The records below need to be set down again exactly; their images stay out.

== == ==

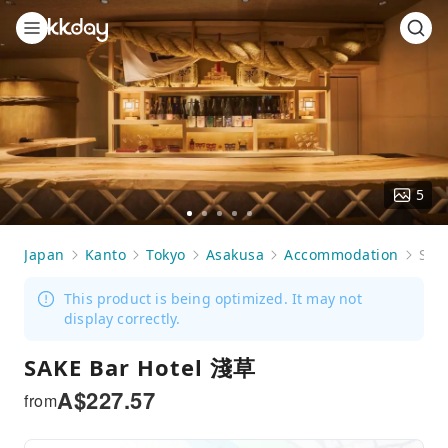
5
Go
Go
Go
Go
Go
to
to
to
to
to
Japan
Kanto
Tokyo
Asakusa
Accommodation
SAKE Bar Hotel 淺草
slide
slide
slide
slide
slide
1
2
3
4
5
This product is being optimized. It may not
display correctly.
SAKE Bar Hotel 淺草
A$
227.57
from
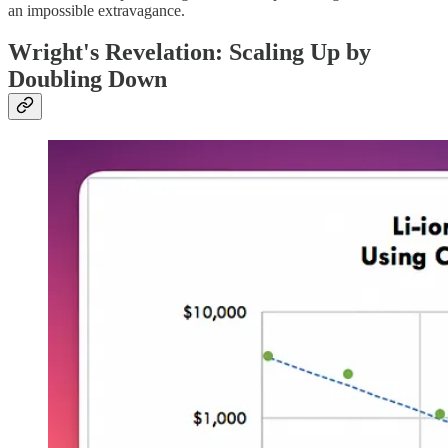
an impossible extravagance.
Wright's Revelation: Scaling Up by
Doubling Down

== == ==

▶ Answer to this exercise:
5
Go
Go
Go
Go
Go
to
to
to
to
to
Japan
Kanto
Tokyo
Asakusa
Accommodation
SAKE Bar Hotel 淺草
slide
slide
slide
slide
slide
1
2
3
4
5
This product is being optimized. It may not
display correctly.
SAKE Bar Hotel 淺草
A$
227.57
from
an impossible extravagance.
Wright's Revelation: Scaling Up by
Doubling Down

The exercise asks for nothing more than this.